Later, I made my way to the back of the plane, where two flight attendants were standing, enjoying a snack. I asked if I could have a wet paper towel to clean my tray table. One of the attendants pointed to the lavatory and said: "Isn't there one in there?" I said: "Oh, yes, I'm sorry." Then I asked if she knew how I could change my return flight. She said: "You'll have to do that at the airport." I asked if she knew what the change fee was; she said "no" and asked the other flight attendant, who simply gave me an exasperated shrug and an "are you clueless?" look. At the end of the flight, this attendant gave me an extra minute to shut down my laptop without getting annoyed; I appreciated that.

5. Friendliness of general interactions between airline personnel and other passengers that I observed during my travels.
3/5: General interactions between other passengers and flight personnel seemed fine (they probably weren't as inquisitive as I'd been).
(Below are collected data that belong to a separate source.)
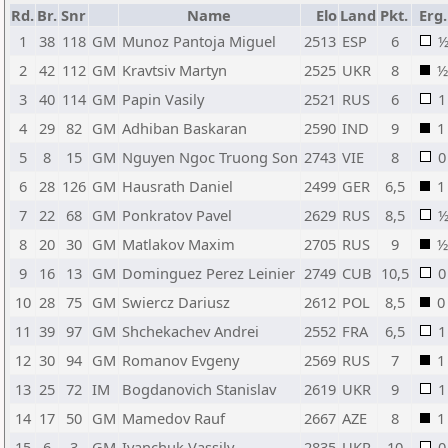
Rd.
Br.
Snr
Name
Elo
Land
Pkt.
Erg.
1
38
118
GM
Munoz Pantoja Miguel
2513
ESP
6
2
42
112
GM
Kravtsiv Martyn
2525
UKR
8
½
3
40
114
GM
Papin Vasily
2521
RUS
6
1
4
29
82
GM
Adhiban Baskaran
2590
IND
9
1
5
8
15
GM
Nguyen Ngoc Truong Son
2743
VIE
8
0
6
28
126
GM
Hausrath Daniel
2499
GER
6,5
1
7
22
68
GM
Ponkratov Pavel
2629
RUS
8,5
8
20
30
GM
Matlakov Maxim
2705
RUS
9
½
9
16
13
GM
Dominguez Perez Leinier
2749
CUB
10,5
0
10
28
75
GM
Swiercz Dariusz
2612
POL
8,5
0
11
39
97
GM
Shchekachev Andrei
2552
FRA
6,5
1
12
30
94
GM
Romanov Evgeny
2569
RUS
7
1
13
25
72
IM
Bogdanovich Stanislav
2619
UKR
9
1
14
17
50
GM
Mamedov Rauf
2667
AZE
8
1
15
6
3
GM
Ivanchuk Vassily
2835
UKR
10
0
Especially during boarding, when helping passengers rearrange their things in the overhead bins, the flight attendants all seemed polite and helpful. Service was very all business throughout the flight--no friendly banter, not a lot of personality, but efficient nonetheless.

6. Friendliness of gate agent upon arrival when I ask for help finding a connecting flight or the baggage claim.
4/5: When I stepped off my initial flight from Tampa, I asked the Fort Lauderdale gate agent waiting outside the gate where to find my connection to La Guardia. (I could have walked to the nearest "Departures" screen and looked for myself.) But she stopped what she was doing, looked at a document she had and directed me to the gate in a manner that was not at all impatient-especially considering the chaotic surrounds of the Spirit terminal, which was teeming with passengers and booming with loud announcements.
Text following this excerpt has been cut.